Magaela Bethune

Personal profile

About

Magaela C. Bethune, Ph.D. (she/hers) is an author, researcher, and assistant professor of African American Studies at Loyola Marymount University in Los Angeles, California. She received her Ph.D. in Community Research and Action from Vanderbilt University. Magaela earned a Bachelor of Arts degree in Biology, a minor in Africana Studies, and a Master of Public Administration degree from Georgia Southern University. Her research looks at adolescent media and technology use and its impact on socialization, behavior, health, and development at various intersections of race, gender, and sexuality.

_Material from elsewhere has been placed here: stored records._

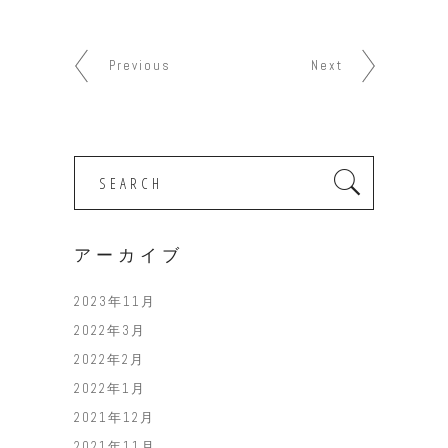
Previous
Next
Search
for:
アーカイブ
2023年11月
2022年3月
2022年2月
2022年1月
2021年12月
2021年11月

While at Vanderbilt, she collaborated on several research projects, including the Pathways to African American Success preventive intervention program with Vanderbilt’s Center for Research on Rural Families and Communities, which promotes parent-child communication to reduce sexual risk engagement in rural African American youth. In 2013, she joined the American Psychological Association – Black Entertainment (APA-BET) Research Collaborative to explore the health communication preferences among African American youth for receiving HIV/STI prevention and sexual health information. She also worked as the study coordinator in the Center for Health Services Research at the Vanderbilt University Medical Center, evaluating the usability of a web-delivered, medication adherence promotion intervention for type-2 diabetes patients. More recently she worked with Centerstone Research Institute and the Tennessee Department of Mental Health and Substance Abuse Services, to design and implement a community-based research project examining the barriers, challenges and strategies for Tennessee youth and young adults to navigate mental health in their communities. Another thread of her research examines racial and gender disparities within the Christian church.

Her teaching and research interests lie in the following areas: race & health; race, gender, & sexuality; Black studies; digital media & technology; health policy & policy studies; and social justice. As a social justice-oriented educator, she emphasizes cultivating, facilitating, and partaking in a co-teaching and learning community that is nurtured through knowledge exchange, reflexive praxis, and real-world applications. With Dr. Venus Evans-Winters, she co-authored an edited volume, entitled (Re)Teaching Trayvon: Education for Racial Justice and Human Freedom.